2023.8: Update breaks automations

FWIW, the use of automation.trigger isn’t a best practice in general, let alone using it an automation to call itself. More often than not, the automation’s design is improved if it avoids using automation.trigger.

Appreciate your input. I wasn’t aware that using automation.trigger was frowned upon. However, these automations have worked very reliably for literally years. This way I could make sure the end result of an automation was to shut off some light or appliance.

So, I guess my point is that having such long standing automations fail after a core update for no apparent reason (after all, some of the self-triggering automations just lived on happily, thus something else might be at fault) is a little unfortunate and somebody ought to look into it.

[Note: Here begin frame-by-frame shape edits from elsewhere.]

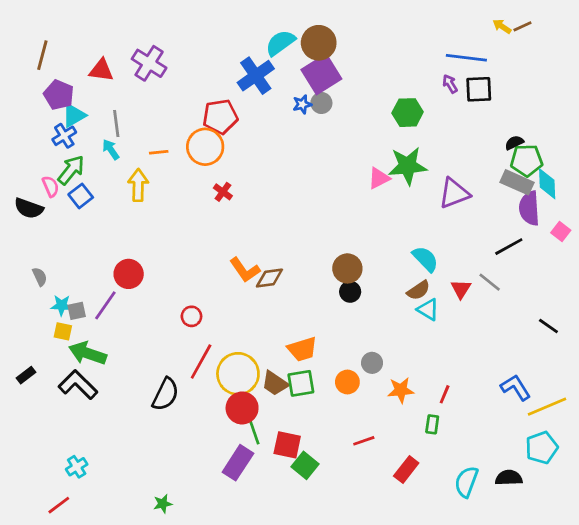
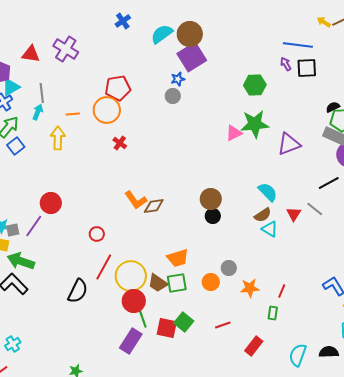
blue cross: (256, 76) -> (123, 21), moved, size x0.6
gray circle: (321, 103) -> (173, 96), moved
cyan arrow: (111, 149) -> (38, 112), turned 56
green square: (305, 465) -> (184, 322), moved

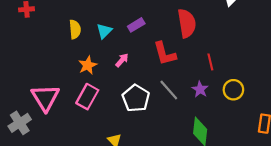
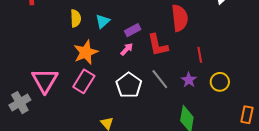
purple rectangle: (136, 25) -> (133, 30), moved
pink arrow: (122, 60) -> (127, 49), moved
orange star: (88, 65) -> (86, 52), size x1.4

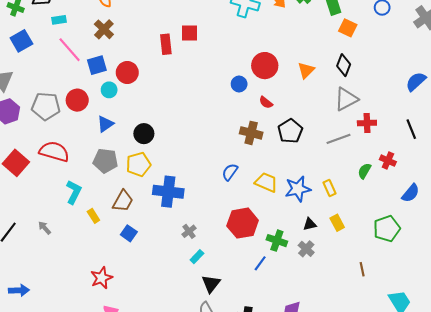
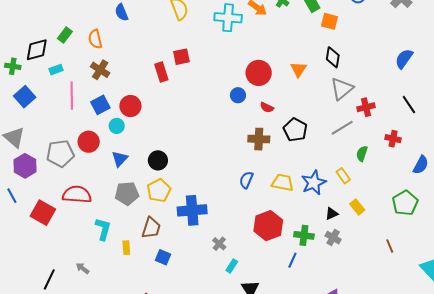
pink line: (70, 50) -> (72, 96), turned 52
green semicircle: (364, 171) -> (362, 154), moved
yellow rectangle: (93, 216) -> (126, 248), turned 40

As for your offer to go through one of my more complex automations, it is appreciated. But please give me some time. I’d like to sanitize first so you can make heads and tails of the entities involved.

I think one of you should open an issue on github with these findings. It’s possible that the 2023.7 service changes are causing unintended blocks during service calls.

1 Like

Actually, for me it was even longer (RPi4) - seemingly endless with me staring at the screen with sweaty hands. Alas, up until now everything has been in ship-shape condition again running 2023.7.3.

@EndUser, since you experienced the same situation, would you be in a position to report this whole debacle on Home Assistant’s GitHub Core repository? I do not have a Github account myself.

I just did.

I believed I characterized it as not being a “best practice”. It may get the job done but, like a “goto” statement, tends to encourage the production of a suboptimal design.


Home Assistant regularly receives performance optimizations. A few versions ago, I know one of them affected the sort order of the expand function. The change wasn’t prominently mentioned in the Release Notes and it didn’t affect most templates … unless the template was dependent on the original sort order.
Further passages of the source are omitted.